ACTION ITEM: Tally every line in the data that has the word "Pedagogía" and report only the total.

-- INPUT follows --

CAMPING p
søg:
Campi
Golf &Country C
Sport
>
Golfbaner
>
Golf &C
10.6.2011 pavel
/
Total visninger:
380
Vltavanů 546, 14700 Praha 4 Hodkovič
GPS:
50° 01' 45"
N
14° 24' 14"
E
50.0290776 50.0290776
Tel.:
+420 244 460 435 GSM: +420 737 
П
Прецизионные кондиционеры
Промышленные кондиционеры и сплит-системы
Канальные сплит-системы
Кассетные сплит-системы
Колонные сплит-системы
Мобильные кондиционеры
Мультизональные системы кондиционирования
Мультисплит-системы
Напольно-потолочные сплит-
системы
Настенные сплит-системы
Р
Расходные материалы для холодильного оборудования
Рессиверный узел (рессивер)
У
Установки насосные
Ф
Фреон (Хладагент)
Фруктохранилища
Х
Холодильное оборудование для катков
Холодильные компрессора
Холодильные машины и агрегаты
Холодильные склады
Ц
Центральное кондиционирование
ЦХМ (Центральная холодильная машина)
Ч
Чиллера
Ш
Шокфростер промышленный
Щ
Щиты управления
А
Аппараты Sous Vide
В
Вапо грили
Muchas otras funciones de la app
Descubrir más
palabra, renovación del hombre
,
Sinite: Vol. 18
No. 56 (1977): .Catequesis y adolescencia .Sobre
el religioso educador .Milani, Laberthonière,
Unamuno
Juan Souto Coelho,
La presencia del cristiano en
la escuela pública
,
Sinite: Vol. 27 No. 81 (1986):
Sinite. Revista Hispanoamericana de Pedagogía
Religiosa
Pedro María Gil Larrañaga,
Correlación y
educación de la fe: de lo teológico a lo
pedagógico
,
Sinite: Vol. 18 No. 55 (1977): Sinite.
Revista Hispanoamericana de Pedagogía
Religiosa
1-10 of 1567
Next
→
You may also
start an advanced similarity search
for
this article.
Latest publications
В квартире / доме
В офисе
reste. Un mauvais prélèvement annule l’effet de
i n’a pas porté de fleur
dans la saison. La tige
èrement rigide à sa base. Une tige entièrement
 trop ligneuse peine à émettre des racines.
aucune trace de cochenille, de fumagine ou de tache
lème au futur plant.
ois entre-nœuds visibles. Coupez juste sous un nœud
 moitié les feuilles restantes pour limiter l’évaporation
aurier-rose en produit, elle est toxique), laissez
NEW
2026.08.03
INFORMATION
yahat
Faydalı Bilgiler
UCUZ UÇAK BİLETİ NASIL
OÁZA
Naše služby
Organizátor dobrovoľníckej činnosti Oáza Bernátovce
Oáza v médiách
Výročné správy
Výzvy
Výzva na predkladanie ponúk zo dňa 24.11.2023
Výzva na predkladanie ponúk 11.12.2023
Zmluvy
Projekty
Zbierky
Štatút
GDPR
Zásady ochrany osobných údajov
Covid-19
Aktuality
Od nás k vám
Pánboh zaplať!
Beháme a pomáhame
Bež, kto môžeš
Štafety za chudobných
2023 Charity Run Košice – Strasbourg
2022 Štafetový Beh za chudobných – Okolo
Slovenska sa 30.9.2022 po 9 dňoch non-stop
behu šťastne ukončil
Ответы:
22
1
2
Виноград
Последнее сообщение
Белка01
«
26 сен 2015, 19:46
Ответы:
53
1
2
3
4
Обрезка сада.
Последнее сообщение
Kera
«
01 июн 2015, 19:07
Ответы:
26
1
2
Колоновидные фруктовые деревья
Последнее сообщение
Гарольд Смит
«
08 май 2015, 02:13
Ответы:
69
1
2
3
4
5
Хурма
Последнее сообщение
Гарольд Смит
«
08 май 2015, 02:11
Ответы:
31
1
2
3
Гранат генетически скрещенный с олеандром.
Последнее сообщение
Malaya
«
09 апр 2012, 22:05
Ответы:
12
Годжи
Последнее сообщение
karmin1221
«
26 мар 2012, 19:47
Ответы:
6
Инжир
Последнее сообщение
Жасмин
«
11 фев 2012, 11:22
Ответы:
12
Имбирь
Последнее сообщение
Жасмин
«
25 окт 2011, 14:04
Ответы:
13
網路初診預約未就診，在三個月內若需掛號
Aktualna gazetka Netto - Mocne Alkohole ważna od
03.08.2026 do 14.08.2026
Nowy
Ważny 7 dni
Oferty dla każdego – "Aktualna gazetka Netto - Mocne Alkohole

-- INPUT concluded --

RESPONSE: 2